One season, four festivals, hundreds of performers, thousands of years of tradition, hundreds of thousands of incense sticks, a multitude of sweet buns and a city full of people paying tributes and enjoying it all. It's springtime in Hong Kong, a season to witness the ancient traditions that are celebrated here every year.
The first of these springtime events is the Birthday of Tin Hau, due to take place this year on 22 April. Tin Hau is the Goddess of the Sea and patron saint of fisherfolk. On her birthday those who make their living from the sea, along with those who enjoy the fruits of the oceans, flock to over 70 temples in the region dedicated to their goddess, where they pray for safety, fine weather and full nets in the year to come. As well as prayers, Tin Hau is acknowledged and celebrated with street parades, floral wreaths, lion dances and boat parades in several seaboard locations. They are colourful events that usually end with some delicious offerings from a nearby seafood restaurant.
Early every spring, the people of the island of Cheung Chau are very busy. They make papier-mâché effigies of deities, prepare costumes, steam buns and build a bamboo tower. It's almost time for the famous Cheung Chau Bun Festival, due to take place this year 3-7 May.
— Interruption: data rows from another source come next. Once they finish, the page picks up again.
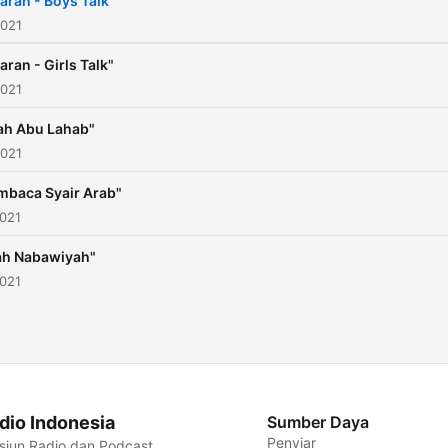
aran - Boys Talk"
2021
aran - Girls Talk"
2021
ah Abu Lahab"
2021
baca Syair Arab"
2021
ah Nabawiyah"
2021
dio Indonesia
Sumber Daya
Penyiar
siun Radio dan Podcast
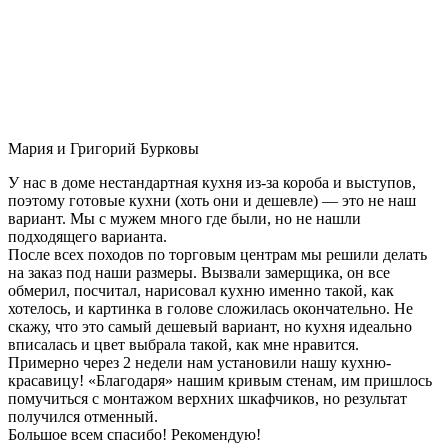
Мария и Григорий Бурковы
У нас в доме нестандартная кухня из-за короба и выступов,
поэтому готовые кухни (хоть они и дешевле) — это не наш
вариант. Мы с мужем много где были, но не нашли
подходящего варианта.
После всех походов по торговым центрам мы решили делать
на заказ под наши размеры. Вызвали замерщика, он все
обмерил, посчитал, нарисовал кухню именно такой, как
хотелось, и картинка в голове сложилась окончательно. Не
скажу, что это самый дешевый вариант, но кухня идеально
вписалась и цвет выбрала такой, как мне нравится.
Примерно через 2 недели нам установили нашу кухню-
красавицу! «Благодаря» нашим кривым стенам, им пришлось
помучиться с монтажом верхних шкафчиков, но результат
получился отменный.
Большое всем спасибо! Рекомендую!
It has, since ancient times, been renowned hereabouts, but now the word 'famous' is a just one, as the event has been declared by Time.com as one of the World's Top 10 Quirky Local Festivals. The event celebrates the end of a plague on the island and the driving away of evil spirits. The unique parade includes colourfully-dressed children who 'float' above the crowds on wires while below them adults carry the effigies and show off their own fabulous costumes. At the culmination of the parade, all pause in front of the Pak Tai Temple to witness the fine athletes who climb the bun towers to collect the locally-produced buns. He who gathers the most buns wins, of course.
This year the much-anticipated birthday of the Buddha (Siddhartha Gautama), founder of Buddhism, falls on 6 May, a day when the faithful gather to pay him homage. This is one of the most spiritual festivals in Hong Kong. It is called the Buddha Bathing Festival because, according to legend, nine dragons sprayed the Buddha with water at his birth. To commemorate this event, devotees gather in Buddhist temples around the region, including the Po Lin Monastery on Lantau Island, home of the Big Buddha, to bathe the statue with bowls of water. In doing so, they not only revere the Buddha but it is believed that the act helps to purify the soul.
Also on 6 May, another legendary birthday will be celebrated. This is the birthday of Tam Kung who, like Tin Hau, is a favourite with seafarers and fisherfolk. This celebration is unique to Hong Kong and is marked with dragon and lion dances and a street parade, especially at his temple in Shau Kei Wan on Hong Kong Island. It is believed that Tam Kung achieved wisdom at a young age and that is why he learned the secret of youth ... it is said that when he was in his eighties he still had the face of a 12-year-old. But that is not really the reason he is revered by fisherfolk. Even as a child it is believed he could heal the sick and - most important for those whose livelihoods depend upon the sea - he could forecast the weather.
All these festivals are highly anticipated in Hong Kong. It's a wonderful time to visit and the festivals will provide many wonderful photographs and thrilling memories.